What is needed is an exact reproduction of the listing, without its pictures.

[INPUT DATA]:
== Segment start ==

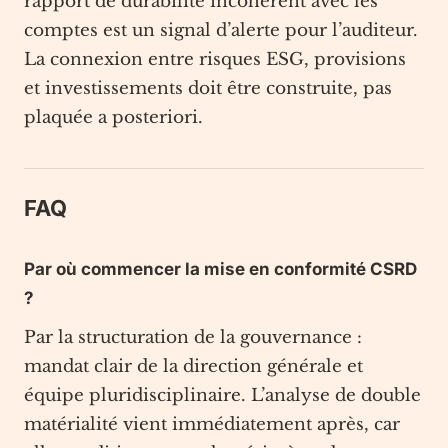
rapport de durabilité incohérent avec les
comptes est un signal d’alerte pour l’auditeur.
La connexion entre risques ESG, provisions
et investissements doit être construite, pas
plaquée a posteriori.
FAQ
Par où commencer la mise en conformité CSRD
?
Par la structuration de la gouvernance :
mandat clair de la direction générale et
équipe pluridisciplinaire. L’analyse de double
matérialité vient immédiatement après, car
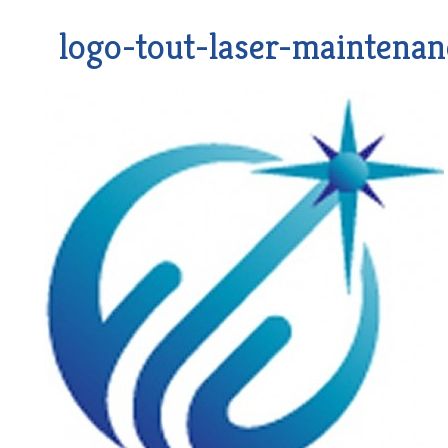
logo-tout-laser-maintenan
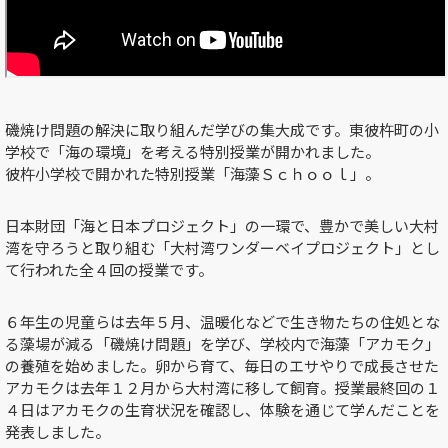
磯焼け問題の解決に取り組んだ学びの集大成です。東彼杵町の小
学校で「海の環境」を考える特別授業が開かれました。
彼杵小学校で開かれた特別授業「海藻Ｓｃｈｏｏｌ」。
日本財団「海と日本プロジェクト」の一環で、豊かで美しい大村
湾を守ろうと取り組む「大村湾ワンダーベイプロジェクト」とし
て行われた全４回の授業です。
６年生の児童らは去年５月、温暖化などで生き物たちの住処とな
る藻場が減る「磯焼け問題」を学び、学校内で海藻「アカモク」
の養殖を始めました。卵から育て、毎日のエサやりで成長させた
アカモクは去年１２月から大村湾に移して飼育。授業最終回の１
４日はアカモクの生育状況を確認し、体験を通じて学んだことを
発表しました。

== Segment end ==

[RESPONSE FOR THIS EXERCISE]:
rapport de durabilité incohérent avec les
comptes est un signal d’alerte pour l’auditeur.
La connexion entre risques ESG, provisions
et investissements doit être construite, pas
plaquée a posteriori.
FAQ
Par où commencer la mise en conformité CSRD
?
Par la structuration de la gouvernance :
mandat clair de la direction générale et
équipe pluridisciplinaire. L’analyse de double
matérialité vient immédiatement après, car
logo-tout-laser-maintenan
磯焼け問題の解決に取り組んだ学びの集大成です。東彼杵町の小
学校で「海の環境」を考える特別授業が開かれました。
彼杵小学校で開かれた特別授業「海藻Ｓｃｈｏｏｌ」。
日本財団「海と日本プロジェクト」の一環で、豊かで美しい大村
湾を守ろうと取り組む「大村湾ワンダーベイプロジェクト」とし
て行われた全４回の授業です。
６年生の児童らは去年５月、温暖化などで生き物たちの住処とな
る藻場が減る「磯焼け問題」を学び、学校内で海藻「アカモク」
の養殖を始めました。卵から育て、毎日のエサやりで成長させた
アカモクは去年１２月から大村湾に移して飼育。授業最終回の１
４日はアカモクの生育状況を確認し、体験を通じて学んだことを
発表しました。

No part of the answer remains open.